I just installed arvuino-cli on my mac after downloading the latest package following these instructions. I tried to compile my first sketch and the CLI reported the following:
Error during build: fork/exec /bin/avr-g++: no such file or directory
This makes sense because the Arduino GUI installation put everything in ~/Applications. Specifically, the compiler is here:
It took me a day but I finally figured out my problem. Posting solution for posterity...
The compiler location is core dependent. That allows for different boards/processors to use different compilers. You can see these settings (on Mac) in ~/Library/Arduino15/packages/arduino/hardware/*/platform.txt.
'arduino-cli compile' will look up the core of the connected device. If it does not find an installed package it will default to using /bin, where it will not find the compiler. Unfortunately, instead of erroring with "core not installed" the compilation will fail with the above "no such file or directory".
To fix this, be sure you have the right core installed. I had installed arduino:megavr instead of arduino:avr. Once I installed the latter the correct platform.txt was downloaded and my compile succeeded.
pert:
Were you compiling for a board from a 3rd party platform that has a dependency on arduino:avr?
Hi pert thanks for the response. I don't know a lot about what I'm doing but I'd like to help out the project so will provide answers the best I can.
I believe I followed the following sequence:
Connect OSEPP Uno R3 Plus board, which seems to be fully compliant with the Arduino standard.
Add core for arduino:megaavr, which I mistakenly assumed was this board.
Compile (mistakently) for FQBN arduino:megaavr:uno2018.
This produced the no-such-file error for the compiler.
I have since correctly installed core arduino:avr. Compiling to FQBN arduino:avr:uno works fine. If I try to reproduce the original error by compiling to FQBN arduino:megaavr:uno2018 I get the following error:
avrdude: usbhid_open(): No device found
avrdude: jtag3_open_common(): Did not find any device matching VID 0x03eb and PID list: 0x2145
Error during Upload: uploading error: exit status 1
I assumed this more descriptive error is appearing because I've since added core arduino:avr. Perhaps the compiler is detecting arduino:avr and using that platform.txt?
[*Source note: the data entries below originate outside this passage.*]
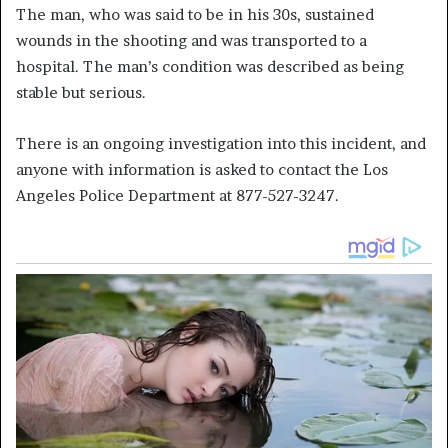
The man, who was said to be in his 30s, sustained
wounds in the shooting and was transported to a
hospital. The man’s condition was described as being
stable but serious.
There is an ongoing investigation into this incident, and
anyone with information is asked to contact the Los
Angeles Police Department at 877-527-3247.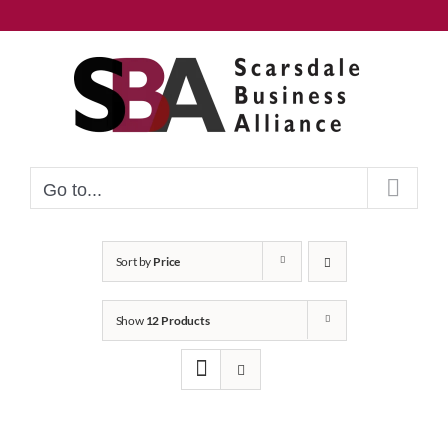
Skip
to
content
Go to...
Sort by
Price
Show
12 Products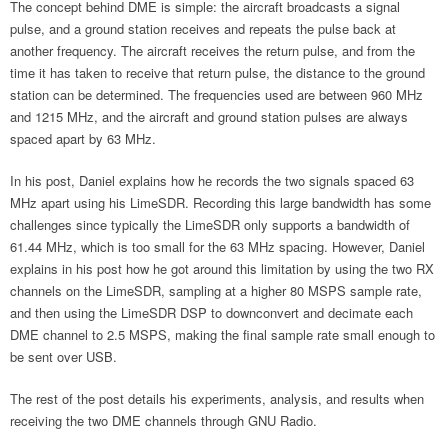
The concept behind DME is simple: the aircraft broadcasts a signal
pulse, and a ground station receives and repeats the pulse back at
another frequency. The aircraft receives the return pulse, and from the
time it has taken to receive that return pulse, the distance to the ground
station can be determined. The frequencies used are between 960 MHz
and 1215 MHz, and the aircraft and ground station pulses are always
spaced apart by 63 MHz.
In his post, Daniel explains how he records the two signals spaced 63
MHz apart using his LimeSDR. Recording this large bandwidth has some
challenges since typically the LimeSDR only supports a bandwidth of
61.44 MHz, which is too small for the 63 MHz spacing. However, Daniel
explains in his post how he got around this limitation by using the two RX
channels on the LimeSDR, sampling at a higher 80 MSPS sample rate,
and then using the LimeSDR DSP to downconvert and decimate each
DME channel to 2.5 MSPS, making the final sample rate small enough to
be sent over USB.
The rest of the post details his experiments, analysis, and results when
receiving the two DME channels through GNU Radio.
Let me know if you'd like me to run any other experiments if that will help.
Connect OSEPP Uno R3 Plus board, which seems to be fully compliant with the Arduino standard.
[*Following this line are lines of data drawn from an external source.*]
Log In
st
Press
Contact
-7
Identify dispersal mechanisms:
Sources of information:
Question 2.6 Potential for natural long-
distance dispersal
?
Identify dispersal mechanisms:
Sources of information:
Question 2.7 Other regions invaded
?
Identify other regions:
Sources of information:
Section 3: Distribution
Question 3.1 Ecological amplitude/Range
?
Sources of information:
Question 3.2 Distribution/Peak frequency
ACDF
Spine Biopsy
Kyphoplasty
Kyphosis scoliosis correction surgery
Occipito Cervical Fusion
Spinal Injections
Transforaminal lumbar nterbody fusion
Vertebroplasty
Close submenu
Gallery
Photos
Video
Most likely. Even if it wasn't, compilation is not affected by the hardware you have (or don't have) connected to your computer. You can compile for boards you don't even own if you like.
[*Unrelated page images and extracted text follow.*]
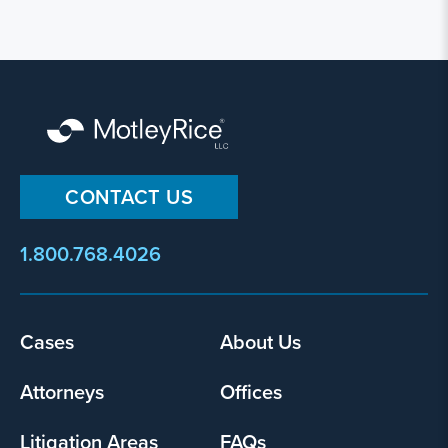
CONTACT US
1.800.768.4026
Footer
Cases
About Us
menu
Attorneys
Offices
Litigation Areas
FAQs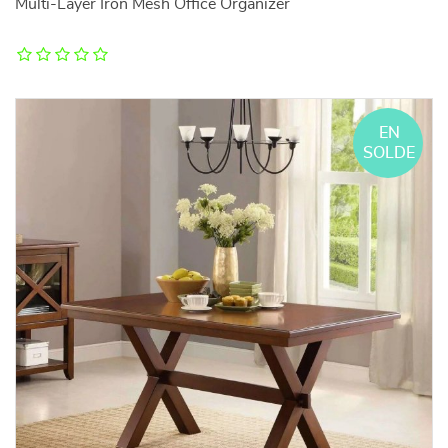
Multi-Layer Iron Mesh Office Organizer
EN
SOLDE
If you installed arduino:megaavr and then compiled for one of the arduino:megaavr boards, you definitely shouldn't get that error, even if you never installed arduino:avr.
We do get a lot of reports of the "fork/exec /bin/avr-g++: no such file or directory" type of errors when something goes wrong during the platform installation process that causes the tool to not get installed. The other common cause of this error is that some 3rd party platforms have dependencies on other platforms, so when you install one but not the other then tools are missing, but that's not the case with Arduino's official platforms like arduino:megaavr.
homediggity:
If I try to reproduce the original error by compiling to FQBN arduino:megaavr:uno2018 I get the following error:
avrdude: usbhid_open(): No device found
avrdude: jtag3_open_common(): Did not find any device matching VID 0x03eb and PID list: 0x2145
Error during Upload: uploading error: exit status 1
I guess you're using arduino-cli compile --upload? It's expected that the upload will fail if you don't have an Arduino Uno WiFi Rev2 connected to your computer. If you omit the --upload flag from the command then the compilation will be successful.
homediggity:
Let me know if you'd like me to run any other experiments if that will help.
Thanks for the offer! Since you've already fixed the problem, there isn't much we can do to investigate it. For now, I think we should just be glad that everything is working as expected. Feel free to post on the forum if you run into other problems.
pert:
I guess you're using arduino-cli compile --upload? It's expected that the upload will fail if you don't have an Arduino Uno WiFi Rev2 connected to your computer. If you omit the --upload flag from the command then the compilation will be successful.
My makefile (really just a zsh build script) runs arduino-cli upload after arduino-cli compile. That error came from the upload command which ran after a successful compile. As you said, compiling to the wrong target is not an error, per se. It just produces a binary that will fail later.